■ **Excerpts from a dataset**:
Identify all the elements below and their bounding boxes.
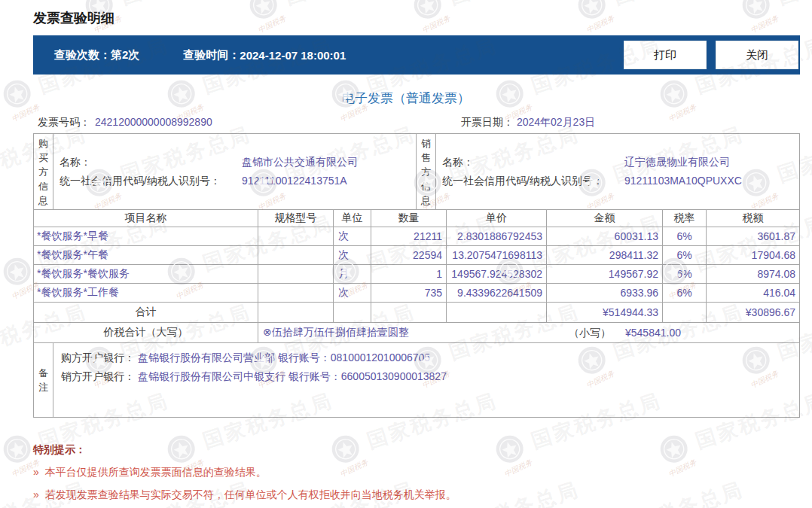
cell-spec: [258, 284, 334, 303]
invoice-number-label: 发票号码：: [38, 116, 90, 128]
notice-section: 特别提示： »本平台仅提供所查询发票票面信息的查验结果。»若发现发票查验结果与实…: [33, 443, 800, 502]
notice-item: »本平台仅提供所查询发票票面信息的查验结果。: [33, 466, 800, 479]
buyer-section-label: 购买方信息: [34, 134, 53, 210]
notice-title: 特别提示：: [33, 443, 800, 457]
total-price-cell: [447, 303, 547, 323]
total-label: 合计: [34, 303, 258, 323]
remarks-section-label: 备注: [34, 343, 53, 418]
watermark-subtext: 中国税务: [420, 13, 452, 35]
cell-name: *餐饮服务*工作餐: [34, 284, 258, 303]
header-unit: 单位: [334, 210, 371, 227]
table-row: *餐饮服务*工作餐次7359.43396226415096933.966%416…: [34, 284, 800, 303]
header-amount: 金额: [547, 210, 663, 227]
total-rate-cell: [663, 303, 707, 323]
header-tax: 税额: [707, 210, 800, 227]
party-table: 购买方信息 名称： 盘锦市公共交通有限公司 统一社会信用代码/纳税人识别号： 9…: [33, 133, 800, 210]
cell-price: 13.2075471698113: [447, 246, 547, 265]
check-count-label: 查验次数：: [54, 48, 111, 62]
invoice-date-label: 开票日期：: [461, 116, 514, 128]
watermark-text: 国家税务总局: [282, 0, 419, 11]
cell-spec: [258, 265, 334, 284]
table-row: *餐饮服务*餐饮服务月1149567.924528302149567.926%8…: [34, 265, 800, 284]
cell-amount: 149567.92: [547, 265, 663, 284]
cell-qty: 21211: [371, 227, 447, 246]
print-button[interactable]: 打印: [624, 41, 707, 69]
total-unit-cell: [334, 303, 371, 323]
check-count: 查验次数： 第2次: [54, 48, 139, 62]
notice-bullet: »: [33, 488, 39, 500]
invoice-number-value: 24212000000008992890: [95, 116, 212, 128]
lowercase-label: （小写）: [569, 323, 611, 343]
cell-rate: 6%: [663, 265, 707, 284]
notice-text: 本平台仅提供所查询发票票面信息的查验结果。: [45, 466, 267, 478]
items-table: 项目名称 规格型号 单位 数量 单价 金额 税率 税额 *餐饮服务*早餐次212…: [33, 209, 800, 323]
watermark-text: 国家税务总局: [446, 0, 583, 11]
watermark-tile: 国家税务总局中国税务: [410, 0, 583, 23]
check-time-value: 2024-12-07 18:00:01: [240, 49, 346, 62]
seller-taxid-label: 统一社会信用代码/纳税人识别号：: [442, 172, 624, 190]
seller-bank-label: 销方开户银行：: [61, 370, 135, 382]
table-row: *餐饮服务*午餐次2259413.2075471698113298411.326…: [34, 246, 800, 265]
cell-price: 9.4339622641509: [447, 284, 547, 303]
tax-total-table: 价税合计（大写） ⊗伍拾肆万伍仟捌佰肆拾壹圆整 （小写） ¥545841.00: [33, 322, 800, 343]
cell-qty: 735: [371, 284, 447, 303]
total-amount-figure: ¥545841.00: [625, 323, 681, 343]
seller-info-cell: 名称： 辽宁德晟物业有限公司 统一社会信用代码/纳税人识别号： 91211103…: [436, 134, 800, 210]
invoice-date: 开票日期： 2024年02月23日: [461, 116, 595, 129]
items-total-row: 合计 ¥514944.33 ¥30896.67: [34, 303, 800, 323]
remark-line: 购方开户银行： 盘锦银行股份有限公司营业部 银行账号：0810001201000…: [61, 348, 792, 367]
buyer-taxid-label: 统一社会信用代码/纳税人识别号：: [60, 172, 242, 190]
watermark-subtext: 中国税务: [585, 13, 616, 35]
buyer-taxid-value: 91211100122413751A: [242, 172, 410, 190]
tax-total-label: 价税合计（大写）: [34, 323, 258, 343]
tax-seal-icon: [246, 0, 282, 23]
cell-unit: 次: [334, 227, 371, 246]
page-title: 发票查验明细: [33, 9, 114, 27]
header-rate: 税率: [663, 210, 707, 227]
buyer-name-value: 盘锦市公共交通有限公司: [242, 153, 410, 172]
cell-unit: 月: [334, 265, 371, 284]
tax-seal-icon: [738, 0, 774, 23]
cell-spec: [258, 246, 334, 265]
invoice-date-value: 2024年02月23日: [517, 116, 595, 128]
watermark-tile: 国家税务总局中国税务: [738, 0, 812, 23]
tax-seal-icon: [0, 254, 35, 290]
tax-total-content: ⊗伍拾肆万伍仟捌佰肆拾壹圆整 （小写） ¥545841.00: [258, 323, 800, 343]
cell-name: *餐饮服务*午餐: [34, 246, 258, 265]
close-button[interactable]: 关闭: [716, 41, 798, 69]
remarks-table: 备注 购方开户银行： 盘锦银行股份有限公司营业部 银行账号：0810001201…: [33, 342, 800, 418]
cell-tax: 416.04: [707, 284, 800, 303]
tax-seal-icon: [410, 0, 446, 23]
total-tax-value: ¥30896.67: [707, 303, 800, 323]
cell-spec: [258, 227, 334, 246]
header-spec: 规格型号: [258, 210, 334, 227]
seller-section-label: 销售方信息: [417, 134, 436, 210]
watermark-tile: 国家税务总局中国税务: [574, 0, 747, 23]
header-price: 单价: [447, 210, 547, 227]
cell-tax: 3601.87: [707, 227, 800, 246]
cell-unit: 次: [334, 284, 371, 303]
cell-rate: 6%: [663, 284, 707, 303]
tax-seal-icon: [0, 431, 35, 467]
tax-seal-icon: [574, 0, 610, 23]
invoice-meta: 发票号码：24212000000008992890 开票日期： 2024年02月…: [33, 116, 800, 132]
remark-line: 销方开户银行： 盘锦银行股份有限公司中银支行 银行账号：660050130900…: [61, 367, 792, 386]
notice-list: »本平台仅提供所查询发票票面信息的查验结果。»若发现发票查验结果与实际交易不符，…: [33, 466, 800, 502]
buyer-bank-value: 盘锦银行股份有限公司营业部 银行账号：08100012010006705: [138, 351, 430, 364]
total-spec-cell: [258, 303, 334, 323]
cell-rate: 6%: [663, 246, 707, 265]
remarks-content: 购方开户银行： 盘锦银行股份有限公司营业部 银行账号：0810001201000…: [53, 343, 800, 418]
cell-qty: 22594: [371, 246, 447, 265]
cell-tax: 8974.08: [707, 265, 800, 284]
notice-text: 若发现发票查验结果与实际交易不符，任何单位或个人有权拒收并向当地税务机关举报。: [45, 488, 456, 500]
cell-qty: 1: [371, 265, 447, 284]
watermark-tile: 国家税务总局中国税务: [246, 0, 419, 23]
table-row: *餐饮服务*早餐次212112.830188679245360031.136%3…: [34, 227, 800, 246]
cell-price: 2.8301886792453: [447, 227, 547, 246]
buyer-name-label: 名称：: [60, 153, 242, 172]
total-amount-value: ¥514944.33: [547, 303, 663, 323]
seller-taxid-value: 91211103MA10QPUXXC: [624, 172, 793, 190]
buyer-info-cell: 名称： 盘锦市公共交通有限公司 统一社会信用代码/纳税人识别号： 9121110…: [53, 134, 417, 210]
notice-item: »若发现发票查验结果与实际交易不符，任何单位或个人有权拒收并向当地税务机关举报。: [33, 488, 800, 502]
watermark-subtext: 中国税务: [749, 13, 780, 35]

■ **What the task requires**: Please copy every line in the entries where "info" appears.

■ **Your solution**:
seller-info-cell: 名称： 辽宁德晟物业有限公司 统一社会信用代码/纳税人识别号： 91211103…: [436, 134, 800, 210]
buyer-info-cell: 名称： 盘锦市公共交通有限公司 统一社会信用代码/纳税人识别号： 9121110…: [53, 134, 417, 210]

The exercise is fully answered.